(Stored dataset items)

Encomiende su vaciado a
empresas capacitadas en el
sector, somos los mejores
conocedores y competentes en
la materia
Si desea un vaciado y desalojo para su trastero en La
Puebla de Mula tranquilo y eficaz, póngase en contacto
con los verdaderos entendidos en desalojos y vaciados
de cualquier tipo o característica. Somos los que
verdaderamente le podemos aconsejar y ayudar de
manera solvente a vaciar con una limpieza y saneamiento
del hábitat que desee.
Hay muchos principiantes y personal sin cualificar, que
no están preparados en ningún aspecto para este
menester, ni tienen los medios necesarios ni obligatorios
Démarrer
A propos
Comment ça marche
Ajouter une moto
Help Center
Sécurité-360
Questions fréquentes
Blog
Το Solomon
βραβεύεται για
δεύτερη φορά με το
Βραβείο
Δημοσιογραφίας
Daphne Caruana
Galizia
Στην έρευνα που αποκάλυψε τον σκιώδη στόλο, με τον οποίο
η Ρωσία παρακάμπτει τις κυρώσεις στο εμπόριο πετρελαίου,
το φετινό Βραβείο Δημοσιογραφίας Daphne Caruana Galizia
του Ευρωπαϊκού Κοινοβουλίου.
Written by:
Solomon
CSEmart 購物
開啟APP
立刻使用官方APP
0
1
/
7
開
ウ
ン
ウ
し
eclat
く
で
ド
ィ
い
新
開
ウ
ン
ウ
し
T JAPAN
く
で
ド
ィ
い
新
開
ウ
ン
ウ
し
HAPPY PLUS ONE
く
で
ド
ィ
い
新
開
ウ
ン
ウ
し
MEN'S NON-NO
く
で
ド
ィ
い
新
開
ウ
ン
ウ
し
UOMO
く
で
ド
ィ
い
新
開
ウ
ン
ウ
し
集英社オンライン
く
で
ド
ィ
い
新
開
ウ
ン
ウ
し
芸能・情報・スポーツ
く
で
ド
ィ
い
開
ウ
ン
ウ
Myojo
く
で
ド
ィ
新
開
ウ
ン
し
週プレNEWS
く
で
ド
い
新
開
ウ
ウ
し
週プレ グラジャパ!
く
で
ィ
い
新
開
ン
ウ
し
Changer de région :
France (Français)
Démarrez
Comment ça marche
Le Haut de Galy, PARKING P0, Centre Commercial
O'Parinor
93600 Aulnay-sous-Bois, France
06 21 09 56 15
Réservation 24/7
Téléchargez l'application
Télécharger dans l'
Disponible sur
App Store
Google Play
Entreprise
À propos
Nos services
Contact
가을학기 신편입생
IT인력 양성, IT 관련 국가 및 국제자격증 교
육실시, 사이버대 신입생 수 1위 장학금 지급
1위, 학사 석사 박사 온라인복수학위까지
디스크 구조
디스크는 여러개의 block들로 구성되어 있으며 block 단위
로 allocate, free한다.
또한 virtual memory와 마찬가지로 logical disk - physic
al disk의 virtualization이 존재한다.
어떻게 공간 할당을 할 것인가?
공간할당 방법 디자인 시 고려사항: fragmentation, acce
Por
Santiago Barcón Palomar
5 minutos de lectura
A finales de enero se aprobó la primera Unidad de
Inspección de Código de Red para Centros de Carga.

● **EXERCISE DESCRIPTION**:
Write each record out again exactly.

● **RESPONSE**:
Encomiende su vaciado a
empresas capacitadas en el
sector, somos los mejores
conocedores y competentes en
la materia
Si desea un vaciado y desalojo para su trastero en La
Puebla de Mula tranquilo y eficaz, póngase en contacto
con los verdaderos entendidos en desalojos y vaciados
de cualquier tipo o característica. Somos los que
verdaderamente le podemos aconsejar y ayudar de
manera solvente a vaciar con una limpieza y saneamiento
del hábitat que desee.
Hay muchos principiantes y personal sin cualificar, que
no están preparados en ningún aspecto para este
menester, ni tienen los medios necesarios ni obligatorios
Démarrer
A propos
Comment ça marche
Ajouter une moto
Help Center
Sécurité-360
Questions fréquentes
Blog
Το Solomon
βραβεύεται για
δεύτερη φορά με το
Βραβείο
Δημοσιογραφίας
Daphne Caruana
Galizia
Στην έρευνα που αποκάλυψε τον σκιώδη στόλο, με τον οποίο
η Ρωσία παρακάμπτει τις κυρώσεις στο εμπόριο πετρελαίου,
το φετινό Βραβείο Δημοσιογραφίας Daphne Caruana Galizia
του Ευρωπαϊκού Κοινοβουλίου.
Written by:
Solomon
CSEmart 購物
開啟APP
立刻使用官方APP
0
1
/
7
開
ウ
ン
ウ
し
eclat
く
で
ド
ィ
い
新
開
ウ
ン
ウ
し
T JAPAN
く
で
ド
ィ
い
新
開
ウ
ン
ウ
し
HAPPY PLUS ONE
く
で
ド
ィ
い
新
開
ウ
ン
ウ
し
MEN'S NON-NO
く
で
ド
ィ
い
新
開
ウ
ン
ウ
し
UOMO
く
で
ド
ィ
い
新
開
ウ
ン
ウ
し
集英社オンライン
く
で
ド
ィ
い
新
開
ウ
ン
ウ
し
芸能・情報・スポーツ
く
で
ド
ィ
い
開
ウ
ン
ウ
Myojo
く
で
ド
ィ
新
開
ウ
ン
し
週プレNEWS
く
で
ド
い
新
開
ウ
ウ
し
週プレ グラジャパ!
く
で
ィ
い
新
開
ン
ウ
し
Changer de région :
France (Français)
Démarrez
Comment ça marche
Le Haut de Galy, PARKING P0, Centre Commercial
O'Parinor
93600 Aulnay-sous-Bois, France
06 21 09 56 15
Réservation 24/7
Téléchargez l'application
Télécharger dans l'
Disponible sur
App Store
Google Play
Entreprise
À propos
Nos services
Contact
가을학기 신편입생
IT인력 양성, IT 관련 국가 및 국제자격증 교
육실시, 사이버대 신입생 수 1위 장학금 지급
1위, 학사 석사 박사 온라인복수학위까지
디스크 구조
디스크는 여러개의 block들로 구성되어 있으며 block 단위
로 allocate, free한다.
또한 virtual memory와 마찬가지로 logical disk - physic
al disk의 virtualization이 존재한다.
어떻게 공간 할당을 할 것인가?
공간할당 방법 디자인 시 고려사항: fragmentation, acce
Por
Santiago Barcón Palomar
5 minutos de lectura
A finales de enero se aprobó la primera Unidad de
Inspección de Código de Red para Centros de Carga.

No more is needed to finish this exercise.